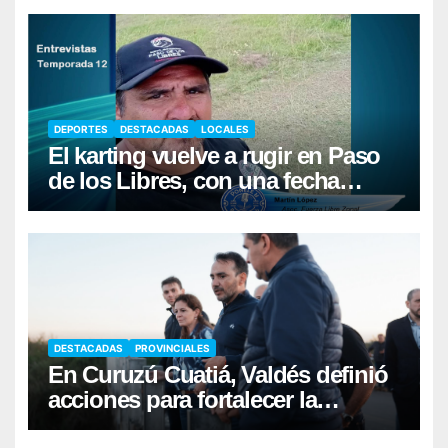
DEPORTES
DESTACADAS
LOCALES
El karting vuelve a rugir en Paso
de los Libres, con una fecha
récord de pilotos
DESTACADAS
PROVINCIALES
En Curuzú Cuatiá, Valdés definió
acciones para fortalecer la
infraestructura hídrica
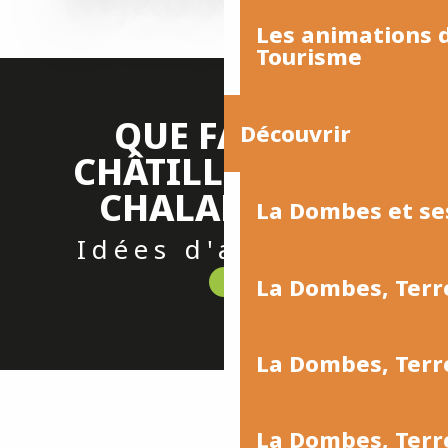
Les animations
Tourisme
QUE FAIRE À
Découvrir
CHÂTILLON-SUR-
CHALARONNE
La Dombes et se
Idées d'activités
La Dombes, Terr
La Dombes, Ter
Physalis à Châtillon
La Dombes, Terr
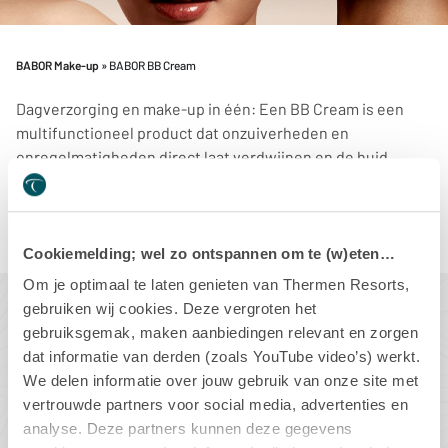
BABOR Make-up
» BABOR BB Cream
Dagverzorging en make-up in één: Een BB Cream is een
multifunctioneel product dat onzuiverheden en
onregelmatigheden direct laat verdwijnen en de huid
tegelijkertijd ook verzorgt. Bovendien beschermt de
lichtbeschermingsfactor tegen schadelijke uv-straling.
Cookiemelding; wel zo ontspannen om te (w)eten…
Om je optimaal te laten genieten van Thermen Resorts,
gebruiken wij cookies. Deze vergroten het
BABOR BB Cream
gebruiksgemak, maken aanbiedingen relevant en zorgen
dat informatie van derden (zoals YouTube video’s) werkt.
We delen informatie over jouw gebruik van onze site met
vertrouwde partners voor social media, advertenties en
analyse. Deze partners kunnen deze gegevens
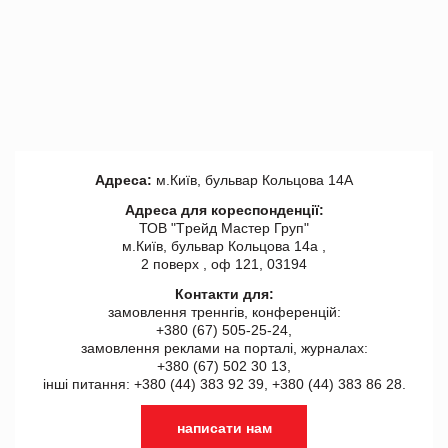
Адреса:
м.Київ, бульвар Кольцова 14А
Адреса для кореспонденції:
ТОВ "Tрейд Мастер Груп"
м.Київ, бульвар Кольцова 14а ,
2 поверх , оф 121, 03194
Контакти для:
замовлення треннгів, конференцій:
+380 (67) 505-25-24,
замовлення реклами на порталі, журналах:
+380 (67) 502 30 13,
інші питання: +380 (44) 383 92 39, +380 (44) 383 86 28.
написати нам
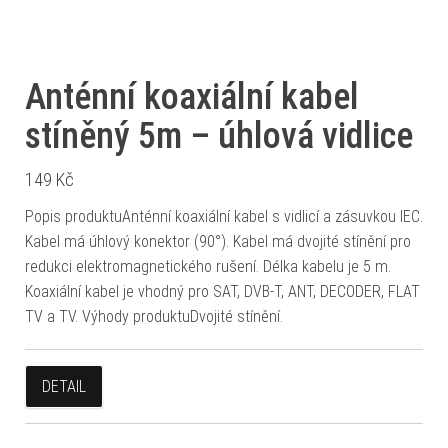
Anténní koaxiální kabel
stíněný 5m – úhlová vidlice
149
Kč
Popis produktuAnténní koaxiální kabel s vidlicí a zásuvkou IEC.
Kabel má úhlový konektor (90°). Kabel má dvojité stínění pro
redukci elektromagnetického rušení. Délka kabelu je 5 m.
Koaxiální kabel je vhodný pro SAT, DVB-T, ANT, DECODER, FLAT
TV a TV. Výhody produktuDvojité stínění.
DETAIL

______________________________

- _PROBLEM STATEMENT_: Print nothing except the lines from the one with "інші питання: +380" through the last line of the listing, exactly as written and with pictures removed.

- _RESPONSE AREA_:
інші питання: +380 (44) 383 92 39, +380 (44) 383 86 28.
написати нам
Anténní koaxiální kabel
stíněný 5m – úhlová vidlice
149
Kč
Popis produktuAnténní koaxiální kabel s vidlicí a zásuvkou IEC.
Kabel má úhlový konektor (90°). Kabel má dvojité stínění pro
redukci elektromagnetického rušení. Délka kabelu je 5 m.
Koaxiální kabel je vhodný pro SAT, DVB-T, ANT, DECODER, FLAT
TV a TV. Výhody produktuDvojité stínění.
DETAIL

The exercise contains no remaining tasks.